Malware "Kwampirs" to spy company through healthcare equipment appears

byAsh Edmonds

Symantec of security software development is a hacking group that conducts corporate spies targeting medical institutions and related departments around the worldOrangeworm"The existence of" Orangeworm is a software hosting machine used for controlling high-tech medical devices used for X-rays, MRI, etc., and a machine used for creating a consent form of a patient, by infecting malware, a company It is said that they are doing spies.

New Orangeworm attack group targets the healthcare sector in the U.S., Europe, and Asia | Symantec Blogs
https://www.symantec.com/blogs/threat-intelligence/orangeworm-targets-healthcare-us-europe-asia


Hackers Behind Healthcare Espionage Infect X-Ray and MRI Machines
https://thehackernews.com/2018/04/healthcare-cyber-attacks.html

According to a report released by Symantec, Orangeworm has been conducting spy activities for companies since the early 2015, hacking targeting international companies' companies based in the US, Europe and Asia, mainly in medical institutions It is said that.

The industries of companies targeted by Orangeworm as hacking are as follows. Approximately 40% are related to healthcare, followed by manufacturing / IT related / unknown industries at 15% of the same rate.


The headquarters of the targeted companies are as follows. The most common are 17% of American companies, followed by nationality unknown (10%), India / Saudi Arabia (7%), Philippines / Hungary / UK (5%).


Orangeworm will install a Trojan horse called "Kwampirs" which allows you to steal confidential data by remotely accessing the terminal at any time by establishing a backdoor after entering the network via the target machine. Analysis of Kwampirs reveals that randomly generated character strings are inserted into the main DLL payload to avoid hash-based detection. In addition, Kwampirs creates a service with the following settings so that the service can be restarted immediately even if the intruding system restarts.

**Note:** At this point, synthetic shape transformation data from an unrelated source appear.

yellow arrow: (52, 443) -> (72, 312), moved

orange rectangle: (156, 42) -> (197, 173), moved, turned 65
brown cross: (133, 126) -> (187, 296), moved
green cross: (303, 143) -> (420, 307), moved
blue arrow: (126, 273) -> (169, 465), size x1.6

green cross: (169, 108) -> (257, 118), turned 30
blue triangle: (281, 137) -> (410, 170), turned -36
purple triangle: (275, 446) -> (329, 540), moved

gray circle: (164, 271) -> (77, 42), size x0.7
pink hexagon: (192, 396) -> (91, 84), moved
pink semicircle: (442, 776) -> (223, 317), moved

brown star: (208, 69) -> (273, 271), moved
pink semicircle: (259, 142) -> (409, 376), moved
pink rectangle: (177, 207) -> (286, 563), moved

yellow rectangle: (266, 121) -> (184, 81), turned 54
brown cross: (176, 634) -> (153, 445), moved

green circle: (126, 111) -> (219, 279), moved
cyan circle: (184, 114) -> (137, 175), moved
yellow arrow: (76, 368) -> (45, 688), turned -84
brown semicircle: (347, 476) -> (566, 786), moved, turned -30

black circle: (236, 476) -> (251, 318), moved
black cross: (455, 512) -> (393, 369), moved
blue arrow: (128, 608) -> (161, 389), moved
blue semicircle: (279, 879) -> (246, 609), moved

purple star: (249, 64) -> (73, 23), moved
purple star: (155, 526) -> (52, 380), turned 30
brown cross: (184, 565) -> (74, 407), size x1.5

Also, Kwampirs gathers some basic information about the compromised computer and sends a remote command control server for the hacker, thereby grouping what kind of user the hacked system is used It is supposed to be able to do. Specifically, it is highly likely that "whether the system is being used by researchers" or "whether the system user is a target with high hacking value" is high.

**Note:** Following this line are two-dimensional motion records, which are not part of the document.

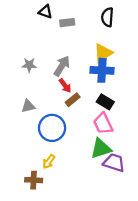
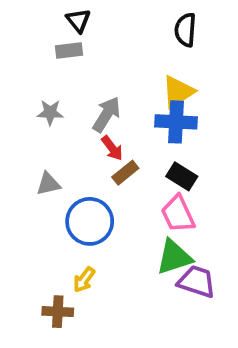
black triangle: (46, 12) -> (78, 20), turned 32
gray rectangle: (67, 23) -> (69, 51), moved

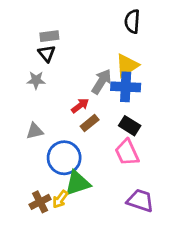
black triangle: (78, 20) -> (47, 53), moved
gray arrow: (107, 114) -> (102, 82), moved
red arrow: (112, 148) -> (80, 106), turned -90
green triangle: (174, 257) -> (77, 183), moved
brown cross: (58, 312) -> (40, 202), moved, turned -30

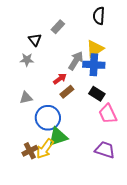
gray rectangle: (49, 36) -> (58, 27), moved, turned -40
pink trapezoid: (127, 152) -> (108, 114), moved
yellow arrow: (60, 199) -> (45, 149), size x1.5

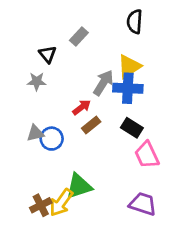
blue circle: (48, 118) -> (52, 139), moved, size x0.7

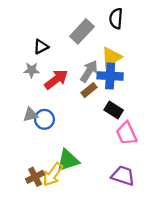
gray rectangle: (79, 37) -> (82, 31), moved, size x1.5
black triangle: (48, 54) -> (41, 47), turned 42
red arrow: (82, 107) -> (56, 79), moved, size x1.5
brown rectangle: (91, 125) -> (89, 90), moved

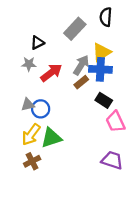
green triangle: (68, 160) -> (51, 138), moved
yellow arrow: (53, 174) -> (31, 135), moved

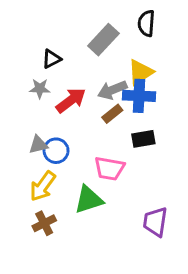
gray arrow: (81, 65) -> (112, 90), turned -144
black rectangle: (104, 100) -> (143, 139), turned -42
pink trapezoid: (115, 122) -> (109, 168), moved, turned -55
green triangle: (51, 138) -> (89, 200), moved
purple trapezoid: (112, 160) -> (155, 222), turned -100

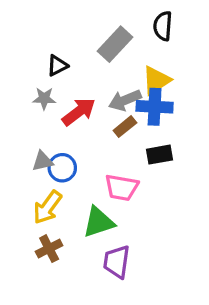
purple trapezoid: (155, 222) -> (117, 262), moved

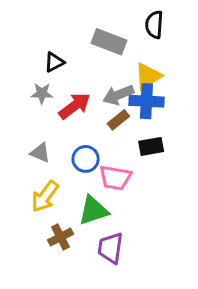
gray rectangle: (115, 44) -> (109, 42), turned 68
gray triangle: (42, 161) -> (40, 153), turned 35
blue circle: (62, 168) -> (86, 159), moved
brown cross: (49, 249) -> (61, 237), moved

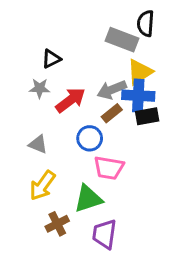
gray rectangle: (109, 42) -> (122, 40), moved
black rectangle: (151, 146) -> (147, 116), moved
blue circle: (86, 159) -> (90, 138), moved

And Kwampirs had the property of duplicating itself and diffusing it to other systemswormHowever, infected systems proactively spread their own alter ego on the network to which they are connected. And in the same way it will try to create multiple 'infected computers' with Kwampirs.

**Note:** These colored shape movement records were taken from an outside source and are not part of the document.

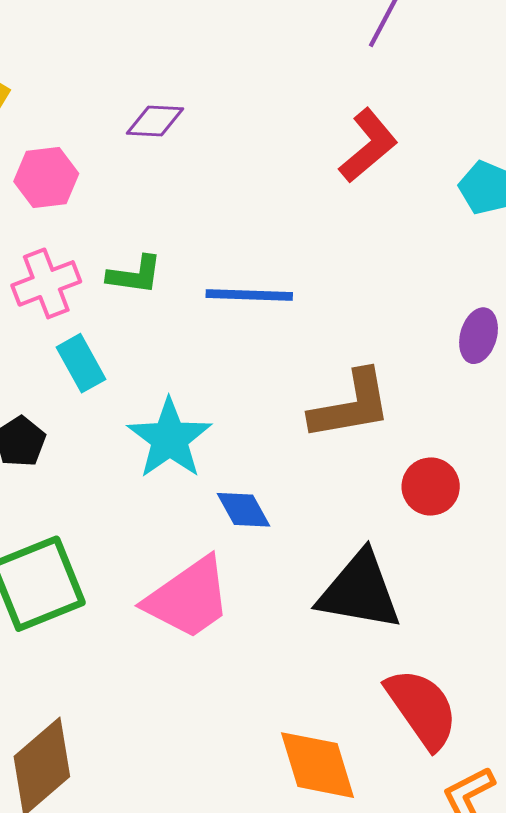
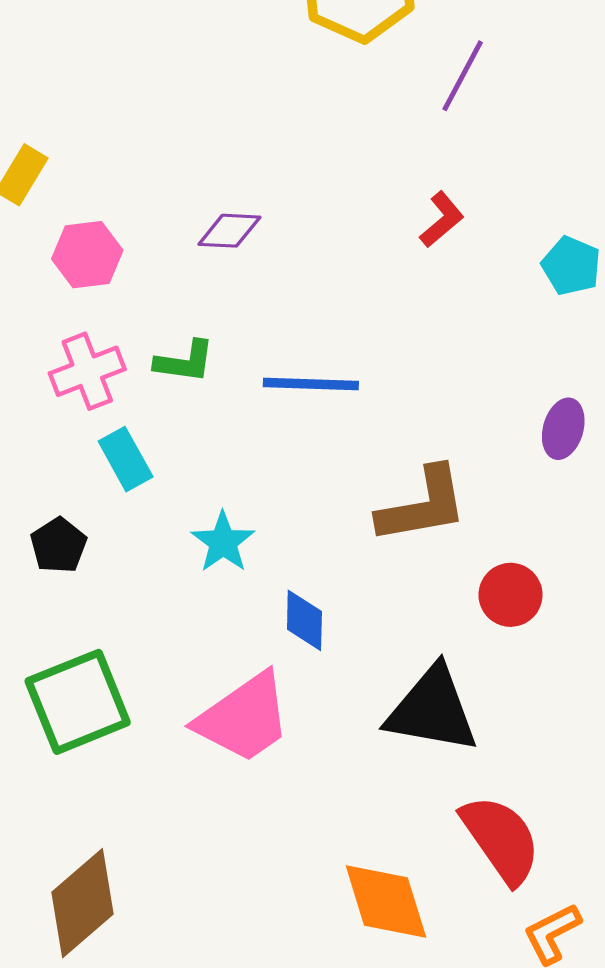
purple diamond: (155, 121) -> (229, 231), moved
red L-shape: (368, 146) -> (442, 219), size x0.7
cyan star: (170, 439) -> (223, 542), size x0.7
blue diamond: (244, 510) -> (304, 620), turned 30

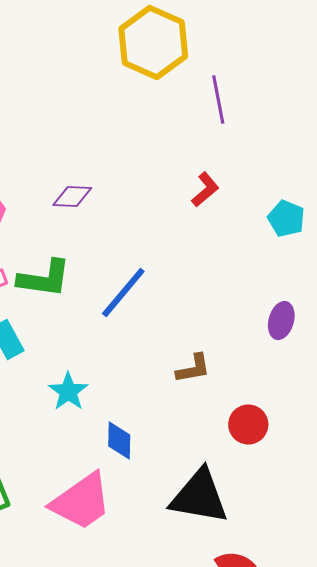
purple line: (463, 76) -> (218, 100), turned -39
green L-shape: (185, 362) -> (44, 278), size x1.4
blue line: (311, 384) -> (123, 292), turned -52
brown L-shape: (423, 505) -> (193, 368), size x0.6

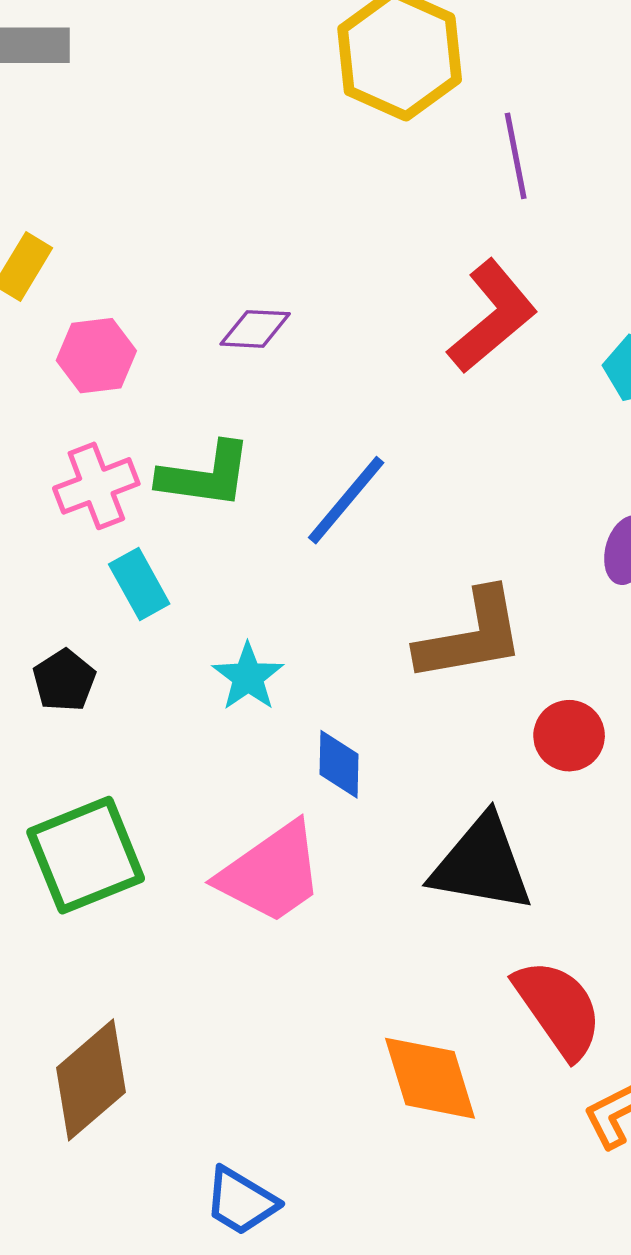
red L-shape: (205, 190) -> (492, 316), size x1.8
brown L-shape: (193, 368) -> (471, 636), size x1.8

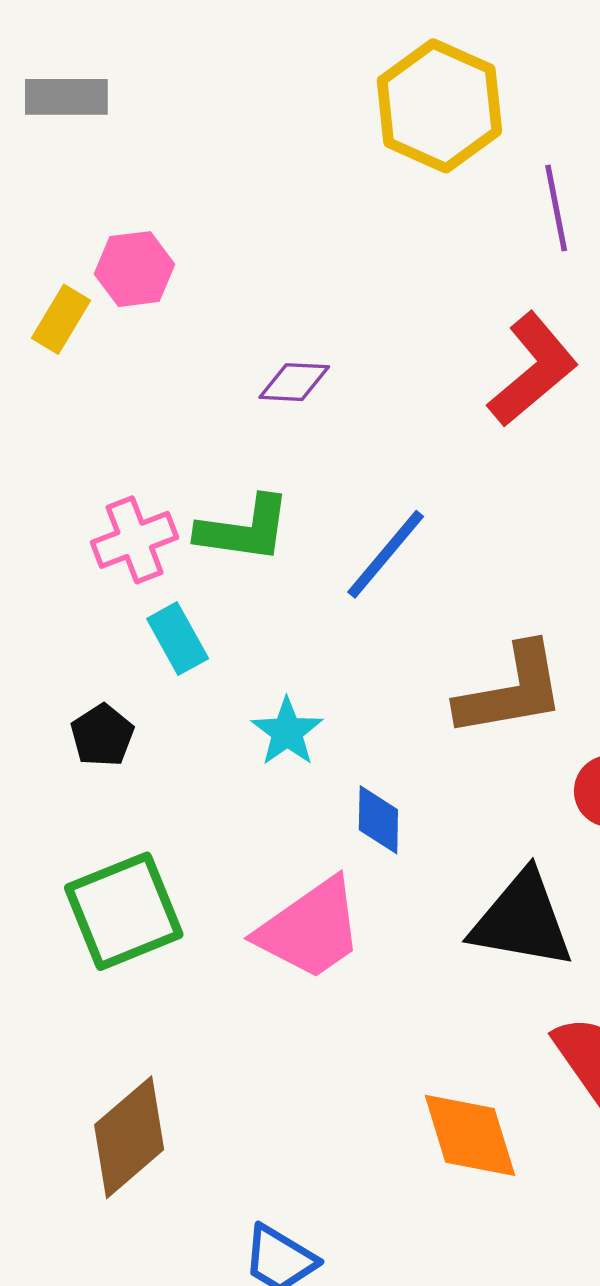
pink hexagon: (96, 356) -> (135, 269), moved

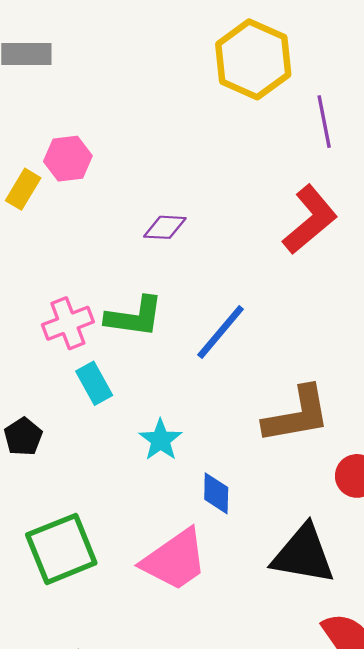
black pentagon: (102, 735) -> (23, 437), moved

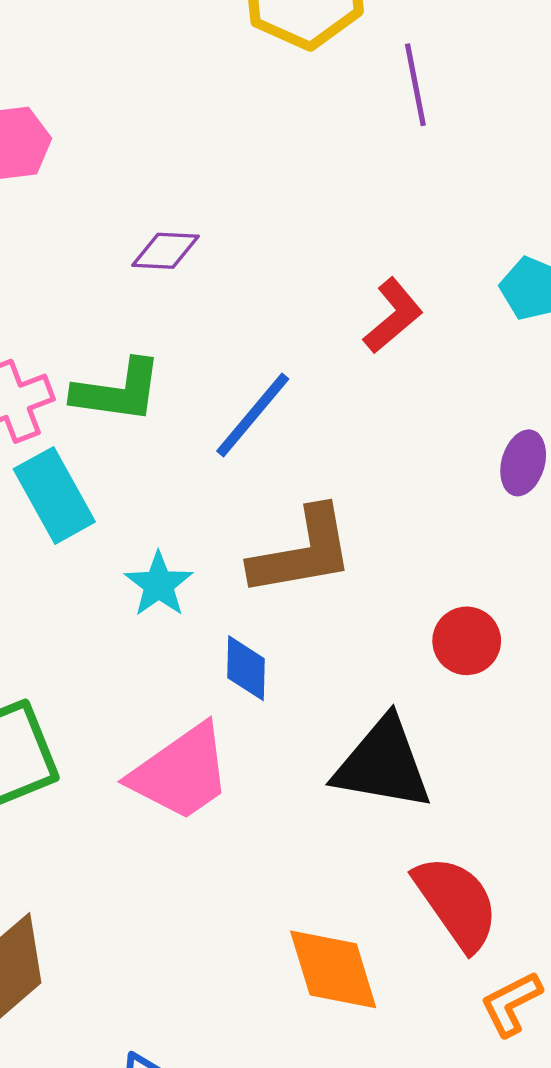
red L-shape: (310, 220) -> (393, 316), moved, size x0.7
cyan rectangle: (94, 383) -> (54, 495), size x1.4
brown L-shape: (297, 415) -> (302, 552), moved

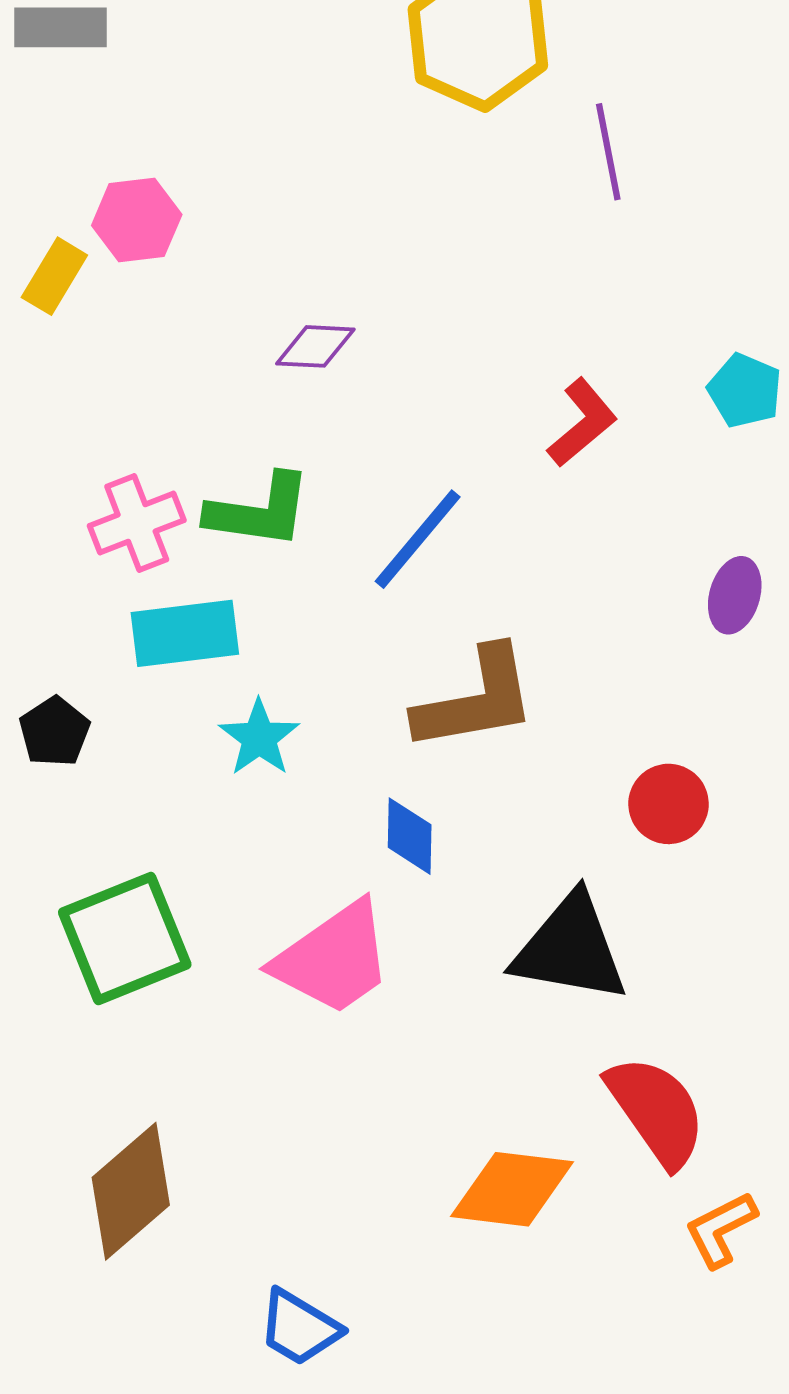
cyan rectangle: (54, 495) -> (185, 633), turned -68
cyan star: (159, 584) -> (259, 738), moved
orange diamond: (333, 969) -> (512, 1189), turned -66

Kwampirs collects information using system built-in commands, not using third-party reconnaissance tools and the like. On the system actually infected with Kwampirs, the following command seems to be executed secretly.


The command above states that Orangeworm says "(computers infected by Kwampirs) recently accessed, information on the network adapter you are using, as well as available network shares, mapped drives, compromised computers Information on files to be sent "and so on.

Furthermore, Symantec stated, "The exact motivation of Orangeworm is not known and there is no information useful to identify the origin of the organization, but Orangeworm is likely to conduct spy activities for commercial purposes."